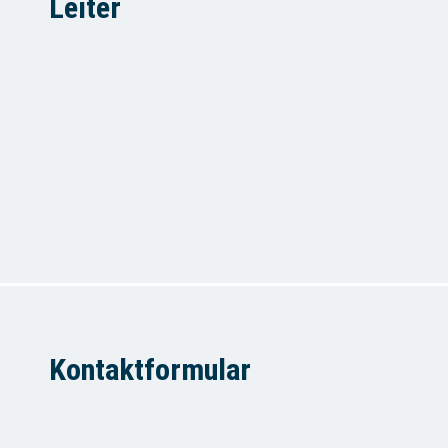
Leiter
Kontaktformular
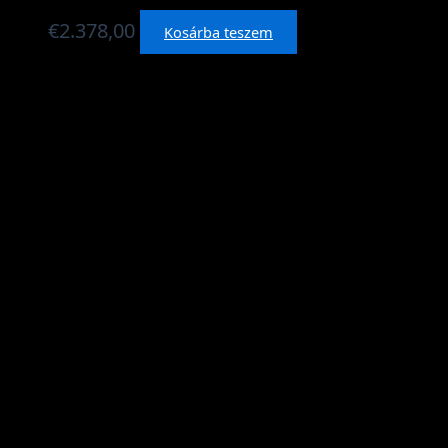
€
2.378,00
Kosárba teszem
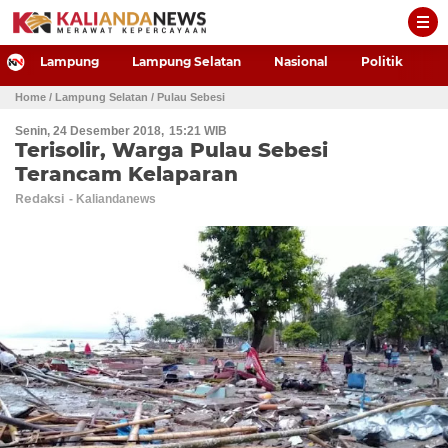
-->
Lampung
Lampung Selatan
Nasional
Politik
P
Home
/ Lampung Selatan
/ Pulau Sebesi
Senin, 24 Desember 2018
15:21 WIB
Terisolir, Warga Pulau Sebesi
Terancam Kelaparan
Redaksi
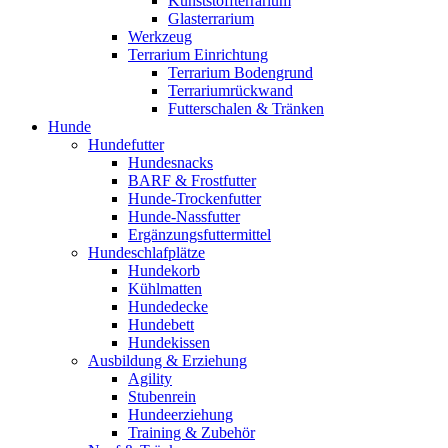
Kunststoffterrarium
Glasterrarium
Werkzeug
Terrarium Einrichtung
Terrarium Bodengrund
Terrariumrückwand
Futterschalen & Tränken
Hunde
Hundefutter
Hundesnacks
BARF & Frostfutter
Hunde-Trockenfutter
Hunde-Nassfutter
Ergänzungsfuttermittel
Hundeschlafplätze
Hundekorb
Kühlmatten
Hundedecke
Hundebett
Hundekissen
Ausbildung & Erziehung
Agility
Stubenrein
Hundeerziehung
Training & Zubehör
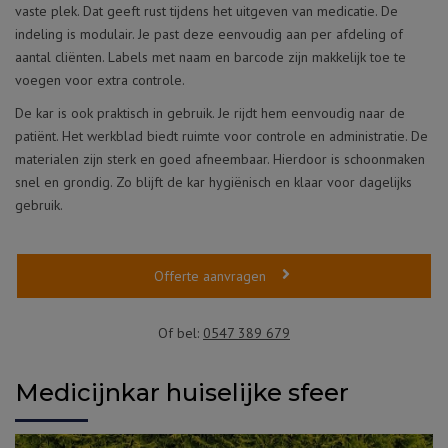
vaste plek. Dat geeft rust tijdens het uitgeven van medicatie. De
indeling is modulair. Je past deze eenvoudig aan per afdeling of
aantal cliënten. Labels met naam en barcode zijn makkelijk toe te
voegen voor extra controle.
De kar is ook praktisch in gebruik. Je rijdt hem eenvoudig naar de
patiënt. Het werkblad biedt ruimte voor controle en administratie. De
materialen zijn sterk en goed afneembaar. Hierdoor is schoonmaken
snel en grondig. Zo blijft de kar hygiënisch en klaar voor dagelijks
gebruik.
Offerte aanvragen
Of bel:
0547 389 679
Medicijnkar huiselijke sfeer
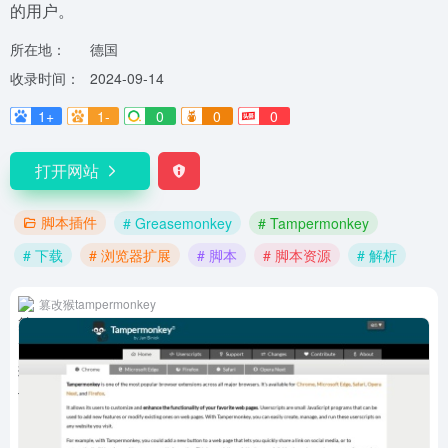
的用户。
所在地：
德国
收录时间：
2024-09-14
1+
1-
0
0
0
打开网站
脚本插件
# Greasemonkey
# Tampermonkey
# 下载
# 浏览器扩展
# 脚本
# 脚本资源
# 解析
篡改猴tampermonkey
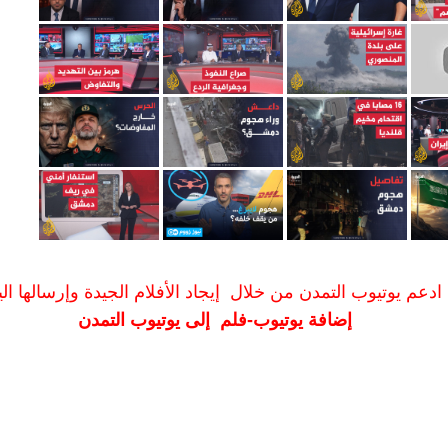
ادعم يوتيوب التمدن من خلال إيجاد الأفلام الجيدة وإرسالها الين
إضافة يوتيوب-فلم إلى يوتيوب التمدن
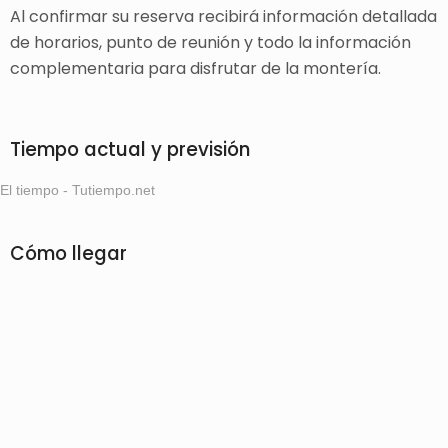
Al confirmar su reserva recibirá información detallada
de horarios, punto de reunión y todo la información
complementaria para disfrutar de la montería.
Tiempo actual y previsión
El tiempo - Tutiempo.net
Cómo llegar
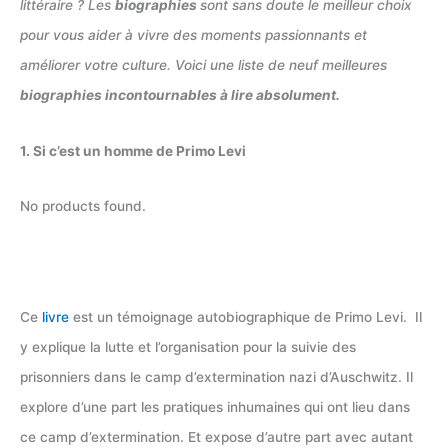
littéraire ? Les
biographies
sont sans doute le meilleur choix
pour vous aider à vivre des moments passionnants et
améliorer votre culture. Voici une liste de neuf meilleures
biographies incontournables à lire absolument.
1. Si c’est un homme de Primo Levi
No products found.
Ce
livre
est un témoignage autobiographique de Primo Levi. Il
y explique la lutte et l’organisation pour la suivie des
prisonniers dans le camp d’extermination nazi d’Auschwitz. Il
explore d’une part les pratiques inhumaines qui ont lieu dans
ce camp d’extermination. Et expose d’autre part avec autant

[HOW TO COMPLETE THIS TASK]
Using the records, find how many lines include the string "gebruik" and report that number alone.

[WRITTEN ANSWER]
2